--- The data Enclosed Below ---

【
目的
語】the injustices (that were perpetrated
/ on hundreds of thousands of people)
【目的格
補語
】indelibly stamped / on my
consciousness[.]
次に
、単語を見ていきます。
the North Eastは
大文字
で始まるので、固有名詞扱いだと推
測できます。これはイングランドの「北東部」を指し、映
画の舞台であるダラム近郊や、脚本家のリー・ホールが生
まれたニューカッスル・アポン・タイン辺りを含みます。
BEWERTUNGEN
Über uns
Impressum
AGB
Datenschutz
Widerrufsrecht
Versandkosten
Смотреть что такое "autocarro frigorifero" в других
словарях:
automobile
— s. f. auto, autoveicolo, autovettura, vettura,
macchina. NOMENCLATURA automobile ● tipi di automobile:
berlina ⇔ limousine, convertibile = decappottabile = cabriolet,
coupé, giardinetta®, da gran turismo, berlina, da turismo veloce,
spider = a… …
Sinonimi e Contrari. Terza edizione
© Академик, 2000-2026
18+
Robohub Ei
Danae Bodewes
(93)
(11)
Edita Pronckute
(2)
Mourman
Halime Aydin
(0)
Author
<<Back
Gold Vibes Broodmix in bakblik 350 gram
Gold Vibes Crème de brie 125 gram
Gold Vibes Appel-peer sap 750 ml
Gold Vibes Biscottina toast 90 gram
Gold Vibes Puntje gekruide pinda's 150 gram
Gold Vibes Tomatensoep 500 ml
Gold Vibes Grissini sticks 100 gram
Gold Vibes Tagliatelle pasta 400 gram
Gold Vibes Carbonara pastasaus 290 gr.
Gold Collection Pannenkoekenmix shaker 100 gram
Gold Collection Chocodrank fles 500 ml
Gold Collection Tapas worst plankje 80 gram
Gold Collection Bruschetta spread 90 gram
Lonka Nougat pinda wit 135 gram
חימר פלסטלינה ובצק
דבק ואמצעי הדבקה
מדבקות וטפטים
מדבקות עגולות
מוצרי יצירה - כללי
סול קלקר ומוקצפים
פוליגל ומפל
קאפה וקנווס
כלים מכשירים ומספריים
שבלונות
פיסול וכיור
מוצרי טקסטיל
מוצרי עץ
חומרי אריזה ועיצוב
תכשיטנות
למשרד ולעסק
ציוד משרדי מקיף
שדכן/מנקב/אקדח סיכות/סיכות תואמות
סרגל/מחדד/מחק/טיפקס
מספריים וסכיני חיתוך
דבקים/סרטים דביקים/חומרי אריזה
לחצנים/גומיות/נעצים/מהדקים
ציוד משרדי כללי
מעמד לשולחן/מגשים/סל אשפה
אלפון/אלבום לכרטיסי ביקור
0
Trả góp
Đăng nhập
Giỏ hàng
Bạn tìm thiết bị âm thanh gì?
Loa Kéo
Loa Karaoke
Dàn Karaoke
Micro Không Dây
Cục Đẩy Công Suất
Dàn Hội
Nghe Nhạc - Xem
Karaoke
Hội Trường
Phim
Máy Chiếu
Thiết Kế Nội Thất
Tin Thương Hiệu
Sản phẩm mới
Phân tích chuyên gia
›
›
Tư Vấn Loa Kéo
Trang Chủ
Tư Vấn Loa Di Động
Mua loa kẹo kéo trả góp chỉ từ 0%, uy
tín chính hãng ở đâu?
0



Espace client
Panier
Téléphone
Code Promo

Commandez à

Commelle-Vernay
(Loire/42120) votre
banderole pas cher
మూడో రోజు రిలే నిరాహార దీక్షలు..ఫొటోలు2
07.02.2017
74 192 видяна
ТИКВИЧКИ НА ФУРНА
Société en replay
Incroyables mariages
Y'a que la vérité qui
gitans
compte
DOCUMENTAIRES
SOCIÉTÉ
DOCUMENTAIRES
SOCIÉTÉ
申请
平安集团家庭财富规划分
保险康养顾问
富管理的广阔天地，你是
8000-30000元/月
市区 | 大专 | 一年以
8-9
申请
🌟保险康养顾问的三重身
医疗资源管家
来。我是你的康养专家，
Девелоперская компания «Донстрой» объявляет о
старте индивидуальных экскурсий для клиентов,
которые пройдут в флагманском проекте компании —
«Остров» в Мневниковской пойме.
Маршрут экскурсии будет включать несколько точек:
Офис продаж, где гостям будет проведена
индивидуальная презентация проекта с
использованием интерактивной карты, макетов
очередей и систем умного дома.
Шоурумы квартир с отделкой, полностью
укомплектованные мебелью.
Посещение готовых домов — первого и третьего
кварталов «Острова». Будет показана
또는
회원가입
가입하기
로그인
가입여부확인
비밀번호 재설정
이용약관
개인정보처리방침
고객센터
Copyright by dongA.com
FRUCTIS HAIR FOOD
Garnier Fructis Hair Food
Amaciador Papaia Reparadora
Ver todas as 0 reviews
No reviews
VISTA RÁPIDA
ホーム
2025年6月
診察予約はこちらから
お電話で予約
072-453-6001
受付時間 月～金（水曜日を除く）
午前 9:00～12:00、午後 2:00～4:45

--- End of Enclosed The data ---

Extract every line above exactly as it stands.

【
目的
語】the injustices (that were perpetrated
/ on hundreds of thousands of people)
【目的格
補語
】indelibly stamped / on my
consciousness[.]
次に
、単語を見ていきます。
the North Eastは
大文字
で始まるので、固有名詞扱いだと推
測できます。これはイングランドの「北東部」を指し、映
画の舞台であるダラム近郊や、脚本家のリー・ホールが生
まれたニューカッスル・アポン・タイン辺りを含みます。
BEWERTUNGEN
Über uns
Impressum
AGB
Datenschutz
Widerrufsrecht
Versandkosten
Смотреть что такое "autocarro frigorifero" в других
словарях:
automobile
— s. f. auto, autoveicolo, autovettura, vettura,
macchina. NOMENCLATURA automobile ● tipi di automobile:
berlina ⇔ limousine, convertibile = decappottabile = cabriolet,
coupé, giardinetta®, da gran turismo, berlina, da turismo veloce,
spider = a… …
Sinonimi e Contrari. Terza edizione
© Академик, 2000-2026
18+
Robohub Ei
Danae Bodewes
(93)
(11)
Edita Pronckute
(2)
Mourman
Halime Aydin
(0)
Author
<<Back
Gold Vibes Broodmix in bakblik 350 gram
Gold Vibes Crème de brie 125 gram
Gold Vibes Appel-peer sap 750 ml
Gold Vibes Biscottina toast 90 gram
Gold Vibes Puntje gekruide pinda's 150 gram
Gold Vibes Tomatensoep 500 ml
Gold Vibes Grissini sticks 100 gram
Gold Vibes Tagliatelle pasta 400 gram
Gold Vibes Carbonara pastasaus 290 gr.
Gold Collection Pannenkoekenmix shaker 100 gram
Gold Collection Chocodrank fles 500 ml
Gold Collection Tapas worst plankje 80 gram
Gold Collection Bruschetta spread 90 gram
Lonka Nougat pinda wit 135 gram
חימר פלסטלינה ובצק
דבק ואמצעי הדבקה
מדבקות וטפטים
מדבקות עגולות
מוצרי יצירה - כללי
סול קלקר ומוקצפים
פוליגל ומפל
קאפה וקנווס
כלים מכשירים ומספריים
שבלונות
פיסול וכיור
מוצרי טקסטיל
מוצרי עץ
חומרי אריזה ועיצוב
תכשיטנות
למשרד ולעסק
ציוד משרדי מקיף
שדכן/מנקב/אקדח סיכות/סיכות תואמות
סרגל/מחדד/מחק/טיפקס
מספריים וסכיני חיתוך
דבקים/סרטים דביקים/חומרי אריזה
לחצנים/גומיות/נעצים/מהדקים
ציוד משרדי כללי
מעמד לשולחן/מגשים/סל אשפה
אלפון/אלבום לכרטיסי ביקור
0
Trả góp
Đăng nhập
Giỏ hàng
Bạn tìm thiết bị âm thanh gì?
Loa Kéo
Loa Karaoke
Dàn Karaoke
Micro Không Dây
Cục Đẩy Công Suất
Dàn Hội
Nghe Nhạc - Xem
Karaoke
Hội Trường
Phim
Máy Chiếu
Thiết Kế Nội Thất
Tin Thương Hiệu
Sản phẩm mới
Phân tích chuyên gia
›
›
Tư Vấn Loa Kéo
Trang Chủ
Tư Vấn Loa Di Động
Mua loa kẹo kéo trả góp chỉ từ 0%, uy
tín chính hãng ở đâu?
0



Espace client
Panier
Téléphone
Code Promo

Commandez à

Commelle-Vernay
(Loire/42120) votre
banderole pas cher
మూడో రోజు రిలే నిరాహార దీక్షలు..ఫొటోలు2
07.02.2017
74 192 видяна
ТИКВИЧКИ НА ФУРНА
Société en replay
Incroyables mariages
Y'a que la vérité qui
gitans
compte
DOCUMENTAIRES
SOCIÉTÉ
DOCUMENTAIRES
SOCIÉTÉ
申请
平安集团家庭财富规划分
保险康养顾问
富管理的广阔天地，你是
8000-30000元/月
市区 | 大专 | 一年以
8-9
申请
🌟保险康养顾问的三重身
医疗资源管家
来。我是你的康养专家，
Девелоперская компания «Донстрой» объявляет о
старте индивидуальных экскурсий для клиентов,
которые пройдут в флагманском проекте компании —
«Остров» в Мневниковской пойме.
Маршрут экскурсии будет включать несколько точек:
Офис продаж, где гостям будет проведена
индивидуальная презентация проекта с
использованием интерактивной карты, макетов
очередей и систем умного дома.
Шоурумы квартир с отделкой, полностью
укомплектованные мебелью.
Посещение готовых домов — первого и третьего
кварталов «Острова». Будет показана
또는
회원가입
가입하기
로그인
가입여부확인
비밀번호 재설정
이용약관
개인정보처리방침
고객센터
Copyright by dongA.com
FRUCTIS HAIR FOOD
Garnier Fructis Hair Food
Amaciador Papaia Reparadora
Ver todas as 0 reviews
No reviews
VISTA RÁPIDA
ホーム
2025年6月
診察予約はこちらから
お電話で予約
072-453-6001
受付時間 月～金（水曜日を除く）
午前 9:00～12:00、午後 2:00～4:45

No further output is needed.